Not the least bit Final
Final Fantasy X hit our shores December 2001 and has since then sold over 1.8 million copies (5.9 million worldwide). Then, in early September 2003, Final Fantasy X graduated to become on of the PlayStation 2 “Greatest Hits” games that retail for $19.99 US. At a price just under $20, everyone could afford to pick it up. Reasons for moving to a mass market price point? Either to jump start sales, or to gear everyone up for a sequel.
Even though Final Fantasy X is the tenth ‘title’ game in the series, you couldn’t really call any of the Final Fantasy follow-ups true sequels.

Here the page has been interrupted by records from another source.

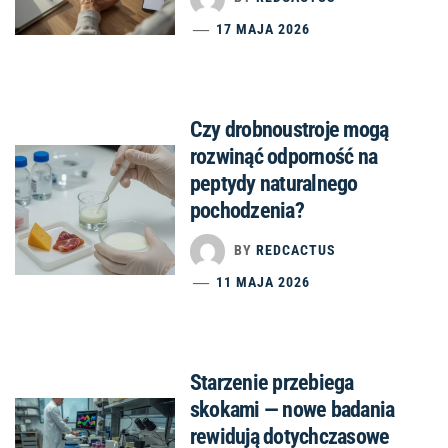
17 MAJA 2026
Czy drobnoustroje mogą
rozwinąć odporność na
peptydy naturalnego
pochodzenia?
BY
REDCACTUS
11 MAJA 2026
Starzenie przebiega
skokami — nowe badania
rewidują dotychczasowe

By the American Heritage dictionary’s definition, a sequel is “a literary, dramatic, or cinematic work whose narrative continues that of a preexisting work.” While many of the Final Fantasy games share certain elements (such as Chocobos and a guy named Cid), the worlds, characters, narratives, even play mechanics were all independent of one another.
The Final Fantasy series was one that carried on with sequels that weren’t really sequels… that is, until Square decided to make a sequel.
Who likes short shorts?
About a year ago at the Tokyo Game Show, a teaser poster was released featuring Final Fantasy X’s female lead looking remarkably different and sporting shorts that redefined short. The first Final Fantasy sequel was official.
A very different Yuna
Final Fantasy X-2 hit the streets of Japan on March 13, 2003, but North American gamers will have to wait until early December before getting their official turn in the short shorts.